Koyunların zekatı ve nisap miktarı

Koyunların adedi Ondaki vacip olan zekat miktarı
40: 120 Koyun
121: 200 İki koyun
201: 300 Üç koyun (ve her yüz koyuna bir koyun düşer )

Vacip olan zekat malının özelliği

Vacip olan zekat malı, malların ortası olmalıdır. Ne en iyisi ne de en kötüsü olmamalıdır. Kişi zekat vereceği hayvanın yaşını gözetmeli, yaşından daha küçük olanı seçmemelidir.

Böyle yaparak fakirlere kötülük etmiş olur. Daha yükseğini almamalıdır ki böyle yaparak zenginleri kayırmış olur.

Otlak, yavrusunu emziren, gebe ve malın en gözde hayvanını de vermemelidir. Peygamber (sallâllahü aleyhi vesellem) şöyle buyurmaktadır: “Ancak onların mallarının en güzellerini almaktan sakın.” [Buhari rivayet etti]

Behîmetü’l-Enâmın Birbirine Eklenmesi

Bu da iki çeşittir:

Birinci çeşit: Ayân karışımı

Malın iki kişinin ortak mülkiyetinde olmasıdır. Birinin payının, diğerinkinden ayırtedilemediği karışımdır. Ayân karışımı ya mirasla ya da satın almakla gerçekleşebilir.

İkinci çeşit: Evsâf karışımı

Her birinin payının bilindiği bir karışımdır. Aralarında civar yönünden bir yakınlık bulunmaktadır.

Her iki çeşitte birbirine eklenen iki malın, nisap miktarına ulaşmaları halinde, tek mal olarak değerlendirilmesi söz konusudur.

Karışıma ortak olan iki tarafın zekat düşen kimseler olması gerekmektedir. Şayet taraflardan biri kafir olursa karışım sahih olmaz.

Peygamber (sallâllahü aleyhi vesellem) şöyle buyurmaktadır: “Zekât korkusuyla, müteferriklerin araları birleştirilmez, birleşik olanlar da ayrılmazlar. İki ortağın malından alınan zekâtta her ikisi de adalet üzere birbirlerine müracaat ederler” [İbn Huzeyme rivayet etti]

Sözkonusu karışım işi zekatın vücubuna neden olduğu gibi geçersizliğine de yol açabilir.
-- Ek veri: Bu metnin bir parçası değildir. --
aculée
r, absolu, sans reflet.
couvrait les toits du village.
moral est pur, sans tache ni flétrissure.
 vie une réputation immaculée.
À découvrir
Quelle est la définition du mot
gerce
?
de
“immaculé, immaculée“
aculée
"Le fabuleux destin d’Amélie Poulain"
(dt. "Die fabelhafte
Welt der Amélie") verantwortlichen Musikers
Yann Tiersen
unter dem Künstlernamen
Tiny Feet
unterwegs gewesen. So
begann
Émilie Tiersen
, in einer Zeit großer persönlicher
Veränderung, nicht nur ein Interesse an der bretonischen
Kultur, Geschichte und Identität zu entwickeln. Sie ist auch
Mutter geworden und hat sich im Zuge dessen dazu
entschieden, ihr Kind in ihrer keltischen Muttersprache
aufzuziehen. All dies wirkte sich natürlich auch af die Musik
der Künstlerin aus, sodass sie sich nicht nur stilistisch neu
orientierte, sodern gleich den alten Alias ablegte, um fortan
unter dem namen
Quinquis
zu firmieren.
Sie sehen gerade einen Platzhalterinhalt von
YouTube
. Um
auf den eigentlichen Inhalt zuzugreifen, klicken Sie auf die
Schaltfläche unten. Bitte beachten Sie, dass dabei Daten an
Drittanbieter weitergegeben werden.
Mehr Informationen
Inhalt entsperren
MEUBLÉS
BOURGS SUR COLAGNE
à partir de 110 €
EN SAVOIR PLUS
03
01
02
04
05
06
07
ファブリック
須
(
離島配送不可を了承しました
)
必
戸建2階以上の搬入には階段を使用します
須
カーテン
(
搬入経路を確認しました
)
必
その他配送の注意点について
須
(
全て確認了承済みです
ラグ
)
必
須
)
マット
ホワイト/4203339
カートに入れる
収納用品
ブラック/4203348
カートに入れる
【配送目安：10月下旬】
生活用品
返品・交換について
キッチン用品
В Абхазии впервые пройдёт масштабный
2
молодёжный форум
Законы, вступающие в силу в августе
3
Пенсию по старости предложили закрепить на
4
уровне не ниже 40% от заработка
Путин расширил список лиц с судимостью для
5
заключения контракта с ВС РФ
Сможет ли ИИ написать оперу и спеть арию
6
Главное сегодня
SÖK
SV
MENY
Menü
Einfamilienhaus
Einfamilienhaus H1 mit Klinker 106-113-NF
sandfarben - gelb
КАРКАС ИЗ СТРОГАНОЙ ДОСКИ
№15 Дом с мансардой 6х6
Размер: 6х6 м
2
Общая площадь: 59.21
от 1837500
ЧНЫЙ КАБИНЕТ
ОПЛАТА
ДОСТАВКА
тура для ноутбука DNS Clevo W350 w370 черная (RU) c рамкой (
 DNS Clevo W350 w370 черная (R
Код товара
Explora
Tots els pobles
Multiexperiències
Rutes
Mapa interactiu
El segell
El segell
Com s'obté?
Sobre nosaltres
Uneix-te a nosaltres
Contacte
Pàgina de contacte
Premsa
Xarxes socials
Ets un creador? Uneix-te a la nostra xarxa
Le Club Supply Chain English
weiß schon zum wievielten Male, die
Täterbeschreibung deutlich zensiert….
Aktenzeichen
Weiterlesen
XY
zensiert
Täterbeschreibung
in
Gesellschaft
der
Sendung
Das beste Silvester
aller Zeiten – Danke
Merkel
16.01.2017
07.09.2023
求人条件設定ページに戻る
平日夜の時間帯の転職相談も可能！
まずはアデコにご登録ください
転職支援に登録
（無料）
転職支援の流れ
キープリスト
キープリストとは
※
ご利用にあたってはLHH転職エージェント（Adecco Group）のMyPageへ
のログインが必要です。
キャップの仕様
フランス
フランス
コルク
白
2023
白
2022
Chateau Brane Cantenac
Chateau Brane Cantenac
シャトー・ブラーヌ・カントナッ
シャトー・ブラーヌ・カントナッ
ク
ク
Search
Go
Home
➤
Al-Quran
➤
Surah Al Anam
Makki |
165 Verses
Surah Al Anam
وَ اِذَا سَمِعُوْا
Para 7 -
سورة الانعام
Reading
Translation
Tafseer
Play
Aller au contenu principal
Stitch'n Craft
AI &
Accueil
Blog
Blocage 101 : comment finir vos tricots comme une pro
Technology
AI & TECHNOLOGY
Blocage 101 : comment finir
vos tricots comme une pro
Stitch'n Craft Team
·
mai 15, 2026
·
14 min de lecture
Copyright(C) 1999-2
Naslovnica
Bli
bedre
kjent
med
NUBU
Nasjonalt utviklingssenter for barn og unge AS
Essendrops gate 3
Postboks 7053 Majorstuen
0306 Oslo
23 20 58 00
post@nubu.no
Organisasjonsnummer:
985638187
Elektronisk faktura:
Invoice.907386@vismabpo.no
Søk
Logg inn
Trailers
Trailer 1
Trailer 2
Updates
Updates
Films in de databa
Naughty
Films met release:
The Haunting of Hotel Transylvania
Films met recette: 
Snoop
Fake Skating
Bu husus sadece behimetu’l-enâmla ilgilidir.

Müteferrik (ayrı) olanı birleştirmeye örnek: Her biri 40 koyuna malik olan üç kişi düşünelim. Bunların tamamı 120 koyun etmektedir.

Bunları tek başına aldığımızda, herbirine bir koyun; dolayısıyla üçüne toplamda üç koyun zekat düşecektir.

Fakat koyunların tümünü birleştirdiğimizde üçüne sadece bir koyun zekat düşecektir.

Dolayısıyla bu üç şahıs, üç koyun zekat vermemek için müteferrik (ayrı) olanı birleştirme yoluna gitmişlerdir.

Mütecemmi (birleşik) olanı ayırmaya örnek: 40 koyunu olan bir adam düşünelim. Bunları farklı iki mekandaki iki çobana vererek 20’sini bir yerde diğer 20’sini de başka yere gönderdiğini düşünelim.

Birbirinden ayrı olarak nisap miktarına ulaşamayacakları için bunlardan zekat alınmayacaktır.